Page segmentation data
▬▬▬▬▬▬

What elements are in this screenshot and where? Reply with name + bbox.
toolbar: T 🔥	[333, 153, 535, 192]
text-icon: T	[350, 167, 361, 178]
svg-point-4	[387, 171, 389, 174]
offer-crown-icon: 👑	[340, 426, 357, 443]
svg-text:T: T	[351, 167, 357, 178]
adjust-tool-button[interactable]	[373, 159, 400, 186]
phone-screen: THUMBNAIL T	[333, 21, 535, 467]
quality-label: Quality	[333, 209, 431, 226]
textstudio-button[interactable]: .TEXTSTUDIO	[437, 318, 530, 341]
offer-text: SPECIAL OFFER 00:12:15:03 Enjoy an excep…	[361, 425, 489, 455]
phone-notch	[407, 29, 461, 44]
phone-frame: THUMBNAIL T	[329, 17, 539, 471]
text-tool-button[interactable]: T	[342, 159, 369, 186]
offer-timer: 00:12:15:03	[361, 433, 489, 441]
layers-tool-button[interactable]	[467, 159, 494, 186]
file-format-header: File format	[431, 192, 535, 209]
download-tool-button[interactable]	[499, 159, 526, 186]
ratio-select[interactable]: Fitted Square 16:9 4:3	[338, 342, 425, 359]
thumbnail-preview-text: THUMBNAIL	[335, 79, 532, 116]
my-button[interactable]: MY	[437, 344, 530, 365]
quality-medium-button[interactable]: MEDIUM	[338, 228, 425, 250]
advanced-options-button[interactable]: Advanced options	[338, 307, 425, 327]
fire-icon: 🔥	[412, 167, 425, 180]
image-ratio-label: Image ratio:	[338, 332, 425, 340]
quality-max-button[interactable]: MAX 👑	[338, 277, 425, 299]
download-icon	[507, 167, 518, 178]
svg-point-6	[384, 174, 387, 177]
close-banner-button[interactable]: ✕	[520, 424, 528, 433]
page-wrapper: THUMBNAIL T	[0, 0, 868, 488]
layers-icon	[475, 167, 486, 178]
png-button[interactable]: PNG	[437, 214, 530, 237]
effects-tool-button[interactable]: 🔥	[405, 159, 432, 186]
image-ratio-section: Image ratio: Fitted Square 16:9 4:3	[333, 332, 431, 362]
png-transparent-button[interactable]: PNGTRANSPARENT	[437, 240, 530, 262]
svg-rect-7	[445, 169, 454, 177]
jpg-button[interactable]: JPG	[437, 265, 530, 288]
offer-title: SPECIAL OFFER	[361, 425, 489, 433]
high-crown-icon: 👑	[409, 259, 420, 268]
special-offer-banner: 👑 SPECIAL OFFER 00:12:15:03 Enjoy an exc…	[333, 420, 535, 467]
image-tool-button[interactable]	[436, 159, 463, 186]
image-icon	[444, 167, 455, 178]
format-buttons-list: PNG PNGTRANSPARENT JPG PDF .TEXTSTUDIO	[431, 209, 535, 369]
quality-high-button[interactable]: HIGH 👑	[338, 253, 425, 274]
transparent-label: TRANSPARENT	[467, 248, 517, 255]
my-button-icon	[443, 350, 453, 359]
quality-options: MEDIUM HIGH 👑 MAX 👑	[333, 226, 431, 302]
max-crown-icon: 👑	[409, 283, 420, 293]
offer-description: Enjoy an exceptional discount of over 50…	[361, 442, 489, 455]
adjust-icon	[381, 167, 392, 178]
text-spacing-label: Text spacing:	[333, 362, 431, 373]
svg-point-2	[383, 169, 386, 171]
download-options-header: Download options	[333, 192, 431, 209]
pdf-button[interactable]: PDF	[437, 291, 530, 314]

▬▬▬▬▬▬

Exercise: When a line in the records above contains the word "layers", copy it.

Answer to the exercise:
layers-tool-button[interactable]	[467, 159, 494, 186]
layers-icon	[475, 167, 486, 178]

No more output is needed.